This article was published 26/05/2005 (6339 days ago), so information in it may no longer be current.

DON’T be scared of the F word, say the organizers of the 2005 Sugar & Splice film festival.

F for feminist, that is.

You can find all kinds of feminisms at this four-night program, from a documentary about the old-school radicalism of Audre Lorde, the African-American lesbian poet (The Edge of Each Other’s Battles), to a riot-grrl look at Amazon bikers (The Amazing Amazons).

Feature-length films include Under Wraps: A Film About Going with the Flow, Teresa MacInnes’s demystifying doc about menstruation, and Born in Flames, a feminist Trotskyite New Wave sci-fi fable from Lizzie Borden. Released in 1983, this no-budget dystopian film has become a kind of cult classic for the political crowd. Supporters often call it revolutionary; detractors sometimes call it unwatchable.

Karen Duthie’s documentary 100% Woman looks at the life of Michelle Dumaresq, the B.C.-based competitive mountain biker whose athletic achievements are controversial because she happens to have been born a boy named Michael. The style is straightforward point-and-shoot, but the subject is approached with complexity and compassion. Duthie examines a range of reactions to the transgendered Dumaresq, from those who support her, to those who believe she might have an unfair advantage from some residual maleness, to those who think her a freak of nature.

Maid in America by Anayansi Prado tracks three Latina immigrant women working as domestics in Los Angeles. Prado looks at their human stories — they have left their own children to care for American families — while raising larger questions about globalization and workers’ rights.

The festival highlights shorts, including a seven-film compilation from Atlantic Canada. Film Fatale features poignant personal memoirs, a whimsical animated salute to Zsa Zsa Gabor’s eight husbands, and a mockumentary about a woman caught in Halifax traffic for seven days.

Ladies First: Ladies’ Firsts is the latest release in the Winnipeg Film Group’s series of retrospective DVDs. Curated by local director Carole O’Brien, the collection looks back at over 15 years of films, including the pansexual experimental kookiness of Jennifer Bisch’s The Arousing Adventures of Sailor Boy, Maureen Devanik Butterfield’s Dames, a stylish and hard-boiled feminist take on film noir, and Under the Rocking Horse, Kelli Shinfield’s trippy Freudian twist on growing up in suburbia. The films make a good counterbalance to the guyville vibe of a lot of WFG work.
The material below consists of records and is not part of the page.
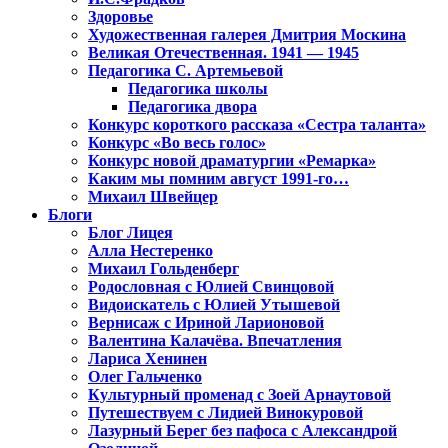
Здоровье
Художественная галерея Дмитрия Москина
Великая Отечественная. 1941 — 1945
Педагогика С. Артемьевой
Педагогика школы
Педагогика двора
Конкурс короткого рассказа «Сестра таланта»
Конкурс «Во весь голос»
Конкурс новой драматургии «Ремарка»
Каким мы помним август 1991-го…
Михаил Швейцер
Блоги
Блог Лицея
Алла Нестеренко
Михаил Гольденберг
Родословная с Юлией Свинцовой
Видоискатель с Юлией Утышевой
Вернисаж с Ириной Ларионовой
Валентина Калачёва. Впечатления
Лариса Хенинен
Олег Гальченко
Культурный променад с Зоей Арнаутовой
Путешествуем с Лидией Винокуровой
Лазурный Берег без пафоса с Александрой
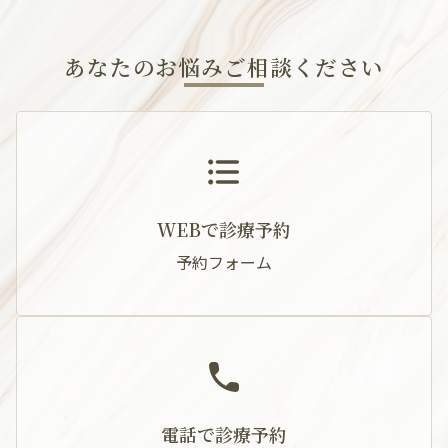
あなたのお悩みご相談ください
WEBで診療予約
予約フォーム
電話で診療予約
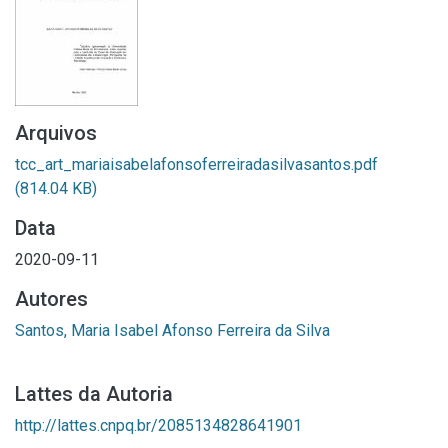
Arquivos
tcc_art_mariaisabelafonsoferreiradasilvasantos.pdf
(814.04 KB)
Data
2020-09-11
Autores
Santos, Maria Isabel Afonso Ferreira da Silva
Lattes da Autoria
http://lattes.cnpq.br/2085134828641901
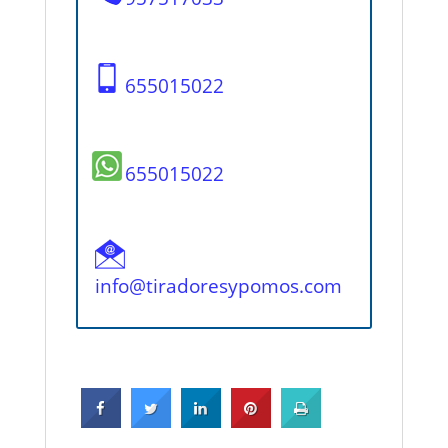
655015022
655015022
info@tiradoresypomos.com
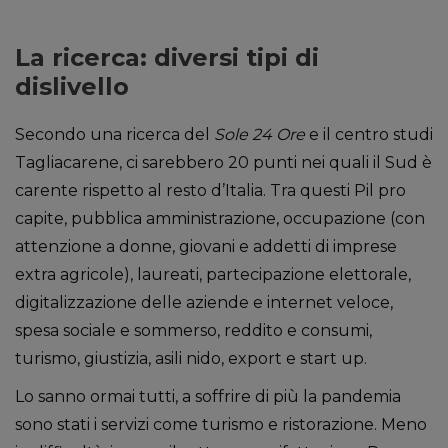
La ricerca: diversi tipi di
dislivello
Secondo una ricerca del
Sole 24 Ore
e il centro studi
Tagliacarene, ci sarebbero 20 punti nei quali il Sud è
carente rispetto al resto d’Italia. Tra questi Pil pro
capite, pubblica amministrazione, occupazione (con
attenzione a donne, giovani e addetti di imprese
extra agricole), laureati, partecipazione elettorale,
digitalizzazione delle aziende e internet veloce,
spesa sociale e sommerso, reddito e consumi,
turismo, giustizia, asili nido, export e start up.
Lo sanno ormai tutti, a soffrire di più la pandemia
sono stati i servizi come turismo e ristorazione. Meno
The Shorts Competition showcases 10 films — some local, some national — including meditations on identity (Dialogue), family history (Together But Separate, Post-Partum), sexuality (Coolie Gyal) and, of course, the peril and promise of cute boys (The Hard Facts of a Rock’n’Roll Crush).

The festival also features a panel discussion with local filmmakers Danishka Esterhazy, Shawna Dempsey and O’Brien, along with out-of-towner Lia Rinaldo, the director of the Atlantic Film Festival, as well as a kickoff party on Thursday night and a gala wrapup on Sunday.